The risk aversion trade has returned with vengeance as the MSCI Asia Pacific index is on track for its worst three-day plunge since October. The entire trade truce element between the US and China which promoted some optimism in the market is under a huge threat after the arrest of the CFO of the Chinese telecom company Huawei. The arrest was made by the Canadian authorities on the extradition request by the US. This has put the entire situation at risk. China has urged both Canada and the US to “rectify wrongdoing”.

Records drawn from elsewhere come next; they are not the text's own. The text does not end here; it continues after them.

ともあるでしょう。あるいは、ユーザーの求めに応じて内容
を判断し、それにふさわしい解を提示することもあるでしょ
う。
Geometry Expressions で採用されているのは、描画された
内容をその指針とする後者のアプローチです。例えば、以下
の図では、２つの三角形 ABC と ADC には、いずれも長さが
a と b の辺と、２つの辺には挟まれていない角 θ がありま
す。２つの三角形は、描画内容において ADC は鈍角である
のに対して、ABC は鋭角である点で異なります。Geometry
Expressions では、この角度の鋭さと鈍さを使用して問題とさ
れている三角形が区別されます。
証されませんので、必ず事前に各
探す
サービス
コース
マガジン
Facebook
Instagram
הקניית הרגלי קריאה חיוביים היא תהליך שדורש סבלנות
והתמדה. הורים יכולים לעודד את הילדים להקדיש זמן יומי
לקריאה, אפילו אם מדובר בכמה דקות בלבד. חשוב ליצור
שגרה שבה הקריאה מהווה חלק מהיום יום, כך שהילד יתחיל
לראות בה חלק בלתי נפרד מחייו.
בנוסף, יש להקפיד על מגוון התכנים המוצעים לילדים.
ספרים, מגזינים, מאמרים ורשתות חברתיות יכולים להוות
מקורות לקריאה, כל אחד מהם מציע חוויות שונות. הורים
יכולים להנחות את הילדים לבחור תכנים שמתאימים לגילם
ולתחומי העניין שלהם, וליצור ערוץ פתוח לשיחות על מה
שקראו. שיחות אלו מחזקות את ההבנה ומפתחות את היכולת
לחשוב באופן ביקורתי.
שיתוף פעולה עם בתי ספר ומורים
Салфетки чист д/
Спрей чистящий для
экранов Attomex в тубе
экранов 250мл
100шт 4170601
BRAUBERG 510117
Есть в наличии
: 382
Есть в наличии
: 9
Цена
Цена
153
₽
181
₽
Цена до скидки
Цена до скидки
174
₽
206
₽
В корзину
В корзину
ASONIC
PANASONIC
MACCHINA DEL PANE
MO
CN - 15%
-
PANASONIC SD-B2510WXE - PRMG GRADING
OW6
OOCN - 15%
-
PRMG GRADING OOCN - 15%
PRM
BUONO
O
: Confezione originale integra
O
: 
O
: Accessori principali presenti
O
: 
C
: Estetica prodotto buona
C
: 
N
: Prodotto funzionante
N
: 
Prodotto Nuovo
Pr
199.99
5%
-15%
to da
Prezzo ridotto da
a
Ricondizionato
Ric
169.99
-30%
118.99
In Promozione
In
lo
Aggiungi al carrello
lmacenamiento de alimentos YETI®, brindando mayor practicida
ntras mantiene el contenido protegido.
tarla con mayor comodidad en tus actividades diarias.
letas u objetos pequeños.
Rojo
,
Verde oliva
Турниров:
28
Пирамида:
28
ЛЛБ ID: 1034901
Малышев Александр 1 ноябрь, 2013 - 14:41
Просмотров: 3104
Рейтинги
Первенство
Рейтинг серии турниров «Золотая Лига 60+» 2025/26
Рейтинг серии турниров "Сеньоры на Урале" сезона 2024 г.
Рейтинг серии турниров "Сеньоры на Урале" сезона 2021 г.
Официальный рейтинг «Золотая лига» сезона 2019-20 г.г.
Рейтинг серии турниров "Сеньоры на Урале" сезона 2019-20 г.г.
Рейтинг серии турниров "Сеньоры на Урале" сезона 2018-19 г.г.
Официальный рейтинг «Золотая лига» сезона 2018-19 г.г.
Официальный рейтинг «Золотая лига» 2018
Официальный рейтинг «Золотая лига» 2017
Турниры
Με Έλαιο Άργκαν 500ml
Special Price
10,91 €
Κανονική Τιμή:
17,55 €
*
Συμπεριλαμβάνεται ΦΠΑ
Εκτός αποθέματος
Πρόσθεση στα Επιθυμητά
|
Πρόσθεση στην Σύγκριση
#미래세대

The European and US futures are reacting negatively to this development as this will cloud the trade talk in the coming days. The selling pressure is so extreme for the US futures that it has made the CME group to pause trading. Money is clearly flowing out of the riskier assets to a safe haven. As a result, we are seeing the price of Gold and the Japanese yen strengthening. Treasuries 10-year yield has dropped to close enough to 2-year yield and this spurs a major qualm about the inversion of the curve.
Theresa May Can Defer Another Defeat
Back in the U.K., Theresa May is having the worst days of her political career and she has been advised by the cabinet ministers to save herself by delaying the parliament vote which is on the 11th of December. In the upcoming vote, it is widely expected that she will face a defeat. Time is running out and pressure is on and you can see that if you look at the Sterling-dollar pair. It is highly likely that the price may break below the 1.27 level, as we said yesterday. The chances are that we may see another 2-3% drop in sterling in the coming days as the Brexit deal gets voted down, but the chances of the UK coming out of the Brexit with no deal are still minimum. So, January could be the month when we could see Sterling recovering as much as 3% if Parliament comes back with a variant of the current deal.

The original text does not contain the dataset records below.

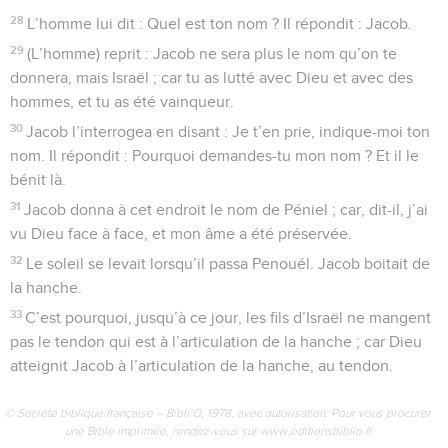
28
L’homme lui dit : Quel est ton nom ? Il répondit : Jacob.
29
(L’homme) reprit : Jacob ne sera plus le nom qu’on te
donnera, mais Israël ; car tu as lutté avec Dieu et avec des
hommes, et tu as été vainqueur.
30
Jacob l’interrogea en disant : Je t’en prie, indique-moi ton
nom. Il répondit : Pourquoi demandes-tu mon nom ? Et il le
bénit là.
31
Jacob donna à cet endroit le nom de Péniel ; car, dit-il, j’ai
vu Dieu face à face, et mon âme a été préservée.
32
Le soleil se levait lorsqu’il passa Penouél. Jacob boitait de
la hanche.
33
C’est pourquoi, jusqu’à ce jour, les fils d’Israël ne mangent
pas le tendon qui est à l’articulation de la hanche ; car Dieu
atteignit Jacob à l’articulation de la hanche, au tendon.
© Société biblique française – Bibli’O, 1978, avec autorisation. Pour vous procurer
une Bible imprimée, rendez-vous sur www.editionsbiblio.fr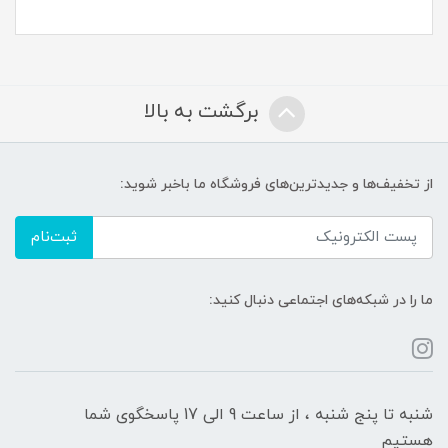
برگشت به بالا
از تخفیف‌ها و جدیدترین‌های فروشگاه ما باخبر شوید:
ثبت‌نام
ما را در شبکه‌های اجتماعی دنبال کنید:
شنبه تا پنج شنبه ، از ساعت 9 الی 17 پاسخگوی شما
هستیم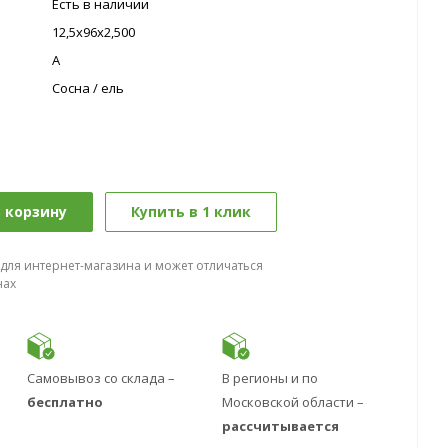
Есть в наличии
12,5х96х2,500
A
Сосна / ель
 корзину
Купить в 1 клик
 для интернет-магазина и может отличаться
нах
Самовывоз со склада –
В регионы и по
бесплатно
Московской области –
рассчитывается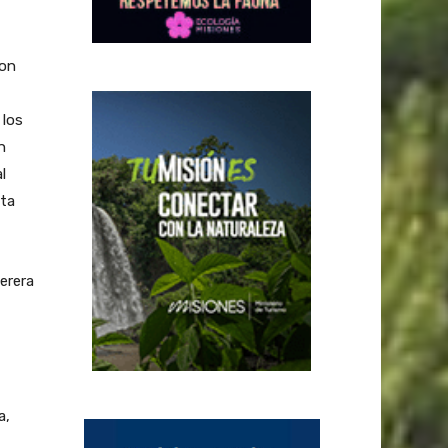
Con
 los
n
l
sta
erera
a,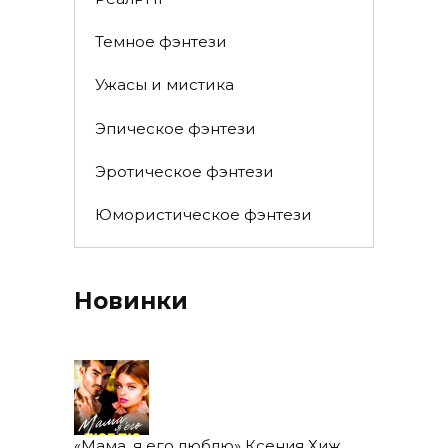
Темное фэнтези
Ужасы и мистика
Эпическое фэнтези
Эротическое фэнтези
Юмористическое фэнтези
Новинки
«Мама, я его люблю» Ксения Хиж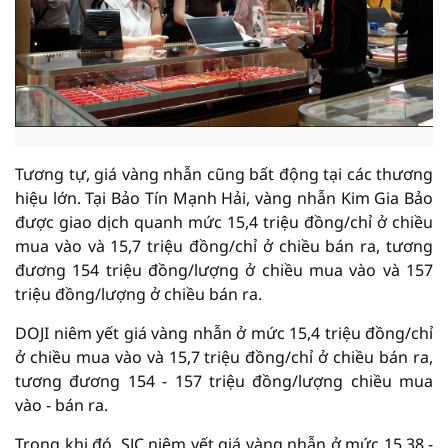
Tương tự, giá vàng nhẫn cũng bất động tại các thương
hiệu lớn. Tại Bảo Tín Mạnh Hải, vàng nhẫn Kim Gia Bảo
được giao dịch quanh mức 15,4 triệu đồng/chỉ ở chiều
mua vào và 15,7 triệu đồng/chỉ ở chiều bán ra, tương
đương 154 triệu đồng/lượng ở chiều mua vào và 157
triệu đồng/lượng ở chiều bán ra.
DOJI niêm yết giá vàng nhẫn ở mức 15,4 triệu đồng/chỉ
ở chiều mua vào và 15,7 triệu đồng/chỉ ở chiều bán ra,
tương đương 154 - 157 triệu đồng/lượng chiều mua
vào - bán ra.
Trong khi đó, SJC niêm yết giá vàng nhẫn ở mức 15,38 -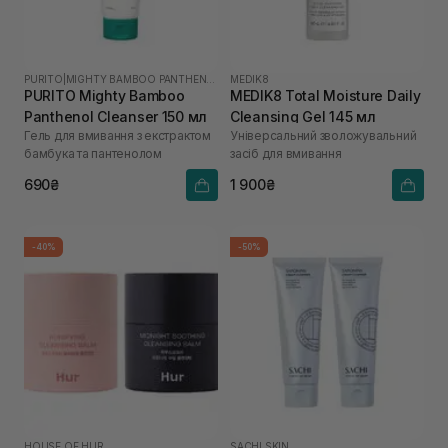
PURITO
|
MIGHTY BAMBOO PANTHENOL
MEDIK8
PURITO Mighty Bamboo
MEDIK8 Total Moisture Daily
Panthenol Cleanser 150 мл
Cleansing Gel 145 мл
Гель для вмивання з екстрактом
Універсальний зволожувальний
бамбука та пантенолом
засіб для вмивання
690₴
1 900₴
-40%
-50%
HOUSE OF HUR
SACHI SKIN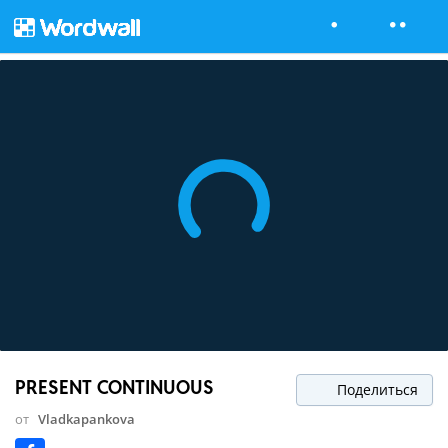
PRESENT CONTINUOUS
Поделиться
от
Vladkapankova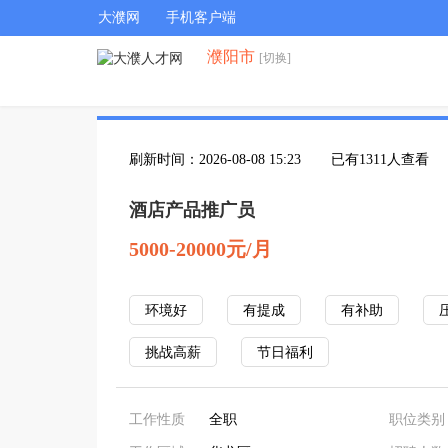
大濮网
手机客户端
濮阳市
[切换]
刷新时间：2026-08-08 15:23
已有1311人查看
酒店产品推广员
5000-20000元/月
环境好
有提成
有补助
挑战高薪
节日福利
工作性质
全职
职位类别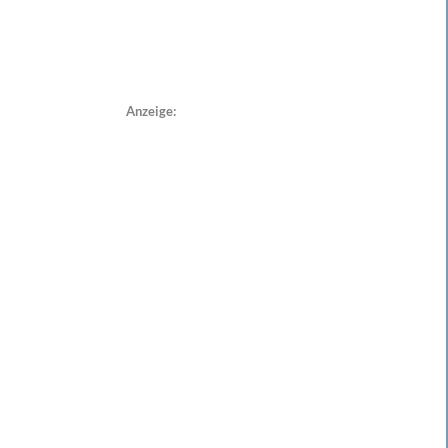
Anzeige: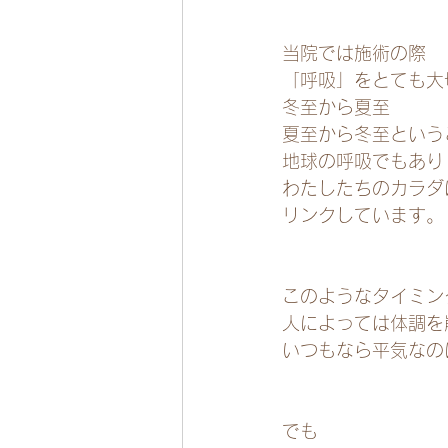
当院では施術の際
「呼吸」をとても大
冬至から夏至
夏至から冬至という
地球の呼吸でもあり
わたしたちのカラダ
リンクしています。
このようなタイミン
人によっては体調を
いつもなら平気なの
でも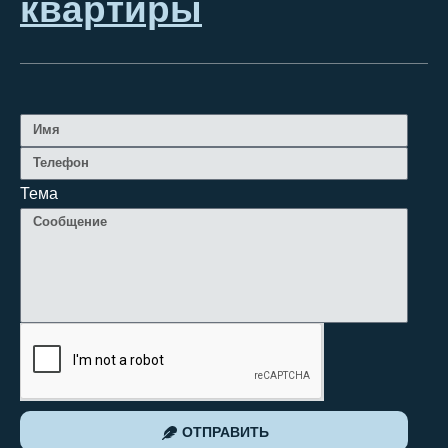
квартиры
Тема
ОТПРАВИТЬ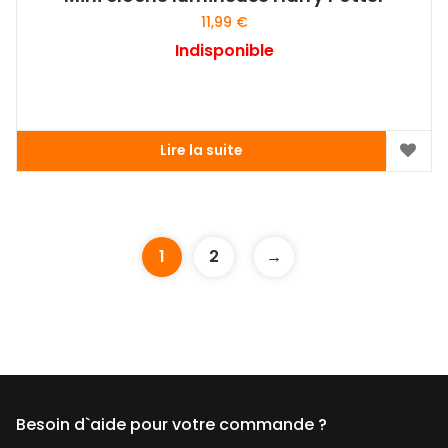
11,99
€
Indisponible
Lire la suite
1
2
→
Besoin d`aide pour votre commande ?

Oil Cut Is Not The Major Question here
As for the commodity markets, it is the big day, it is all about OPEC. Qatar has decided to leave the cartel and this has left a blueprint for other countries to come out of Saudi monopoly. Remember, Saudi Arabia is the biggest swing producer among cartel members. Smaller producers like Libya have no meaningful say when the committee makes any decision. I think today’s meeting is not about production cut but a message which the cartel needs to send out the world. The question which needs to be answered is if the Cartel is still strong enough and most importantly if it can prevent the domino effect which is triggered by Qatar leaving the cartel.
In terms of production cut, it is widely expected that the OPEC and Russia will deliver on the production cut. The production cut could be as much as 1 million b/d as this is the number which matters the most when we factor in the refinery downtime due to their maintenance in the coming months.

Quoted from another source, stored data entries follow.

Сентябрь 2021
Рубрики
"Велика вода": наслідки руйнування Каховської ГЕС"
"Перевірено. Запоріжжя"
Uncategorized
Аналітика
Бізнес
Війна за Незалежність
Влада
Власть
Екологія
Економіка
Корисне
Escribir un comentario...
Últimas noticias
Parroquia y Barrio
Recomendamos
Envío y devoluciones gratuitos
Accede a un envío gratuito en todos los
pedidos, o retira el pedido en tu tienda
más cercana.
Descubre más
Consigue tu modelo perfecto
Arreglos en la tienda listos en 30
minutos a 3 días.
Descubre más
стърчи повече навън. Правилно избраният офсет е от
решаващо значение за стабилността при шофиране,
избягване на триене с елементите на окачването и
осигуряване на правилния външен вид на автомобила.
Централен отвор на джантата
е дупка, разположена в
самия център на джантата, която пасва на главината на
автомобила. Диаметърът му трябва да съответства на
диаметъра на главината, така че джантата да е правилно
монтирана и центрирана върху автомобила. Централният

On important dilemma which the cartel has is that it needs to also pay attention to president Trump’s tweet as well. He has already sent his message loud and clear; keep those taps running and don’t trigger any spike in the oil price. Thus, the OPEC may just have to adopt some sort of fuzzy solution to answer this.
In addition to this, what the committee will have to be careful is the ongoing threat which is coming from the global markets. It is a risk-off mode and investors are widely concerned about the prospectus of the global growth slowing down. Of course, this is an important factor for the oil demand and OPEC will have to justify their production cut with this equation and this why the final verdict coming out of the OPEC meeting could be fuzzy.